DESCRIPTION OF THE PREFERRED EMBODIMENTS
[0027] FIG. 1 shows an example structure of a portion related to
speech synthesizing in a robot to which the present invention is
applied. This robot has a word-utterance function, changes the
emotion and behavior, and changes the way of speaking according to
changes in emotion and behavior.
[0028] Various sensors 1 detect conditions outside the robot and an
operation applied to the robot, and output the results of detection
to a robot-motion-system control section 10. For example, an
outside-temperature sensor 2 detects the outside temperature of the
robot. A temperature sensor 3 and a contact sensor 4 are provided
nearby as a pair. The contact sensor 4 detects the contact of the
robot with an object, and the temperature sensor 3 detects the
temperature of the contacted object. A pressure-sensitive sensor 5
detects the strength of an external force (such as force applied by
hitting or that applied by patting) applied to the robot. A
wind-speed sensor 6 detects the speed of wind blowing outside the
robot. An illuminance sensor 7 detects illuminance outside the
robot. An image sensor 8 is formed, for example, of a CCD, and
detects a scene outside the robot as an image signal. A sound
sensor 9 is formed, for example, of a microphone and detects
sound.
[0029] The robot-motion-system control section 10 is formed of a
motion-system processing section 31 and a behavior model 32, as
shown in FIG. 2, and manages the operation of the robot. The
motion-system processing section 31 compares the results of
detection input from the various sensors 1, an internal event
generated in its inside, and an instruction input from a
robot-thinking-system control section 11 with the behavior model 32
to change the behavior of the robot, and outputs the current
behavior state to an speech-synthesizing-control-information
selection section 12 as an behavior state. The motion-system
processing section 31 also determines a behavior event according to
the results of detection input from the various sensors 1, and
outputs to the robot-thinking-system control section 11. When the
result of detection achieved by the pressure-sensitive sensor 5
shows a force equal to or more than a predetermined threshold, for
example, the motion-system processing section 31 determines that a
behavior event is being hit on the head. Furthermore, the
motion-system processing section 31 relays the results of detection
sent from the various sensors 1, to the robot-thinking-system
control section 11. The various sensors 1 may directly input the
results of detection to a thinking-system processing section
41.
[0030] The behavior model 32 describes a condition used when the
robot changes from a standard state to each of various behaviors,
as shown in FIG. 3. When the instruction "walk" is issued at the
standard state, for example, a transition to the behavior "walking"
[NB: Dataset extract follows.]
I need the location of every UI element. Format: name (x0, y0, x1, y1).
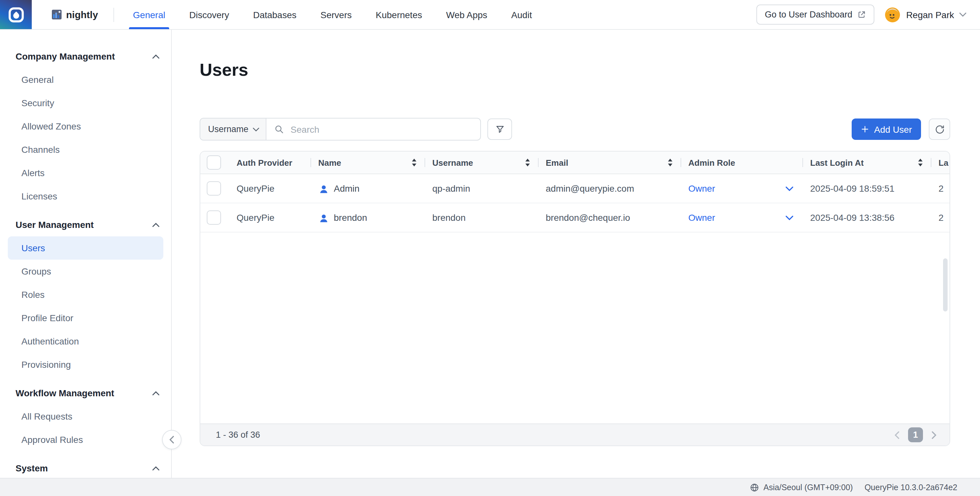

occurs. When the instruction "get up" is issued, a transition to
the behavior "getting up" occurs. When the internal event
"operation finished" is generated if the specified behavior is
finished, a transition to the standard state occurs.
[0031] Back to FIG. 1, the robot-thinking-system control section 11
is formed of the thinking-system processing section 41 and an
emotion model 42, as shown in FIG. 2, and manages the emotion of
the robot. The thinking-system processing section 41 compares a
behavior event input from the motion-system processing section 31,
the results of detection achieved by the various sensors 1, and an
internal event (such as events periodically generated at an
interval of a fixed time period) generated in its inside, with the
emotion model 42 to change the emotion of the robot, and outputs
the current emotion to the speech-synthesizing-control-
-information selection section 12 as an emotion state. The
thinking-system processing section 41 also outputs an instruction
related to a behavior to the motion-system processing section 31 in
response to the results of detection achieved by the various
sensors 1. Furthermore, the thinking-system processing section 41
generates a text for speech-synthesizing to be uttered by the robot
in response to a behavior event and the results of detection
achieved by the various sensors 1, and outputs it to a language
processing section 14. When the behavior event of "being hit on the
head" occurs, for example, the thinking-system processing section
41 generates the text, "ouch," for speech-synthesizing.
[0032] The emotion model 42 describes a condition used when the
robot changes from a standard state to each of various emotions, as
shown in FIG. 4. When the behavior event "being hit on the head"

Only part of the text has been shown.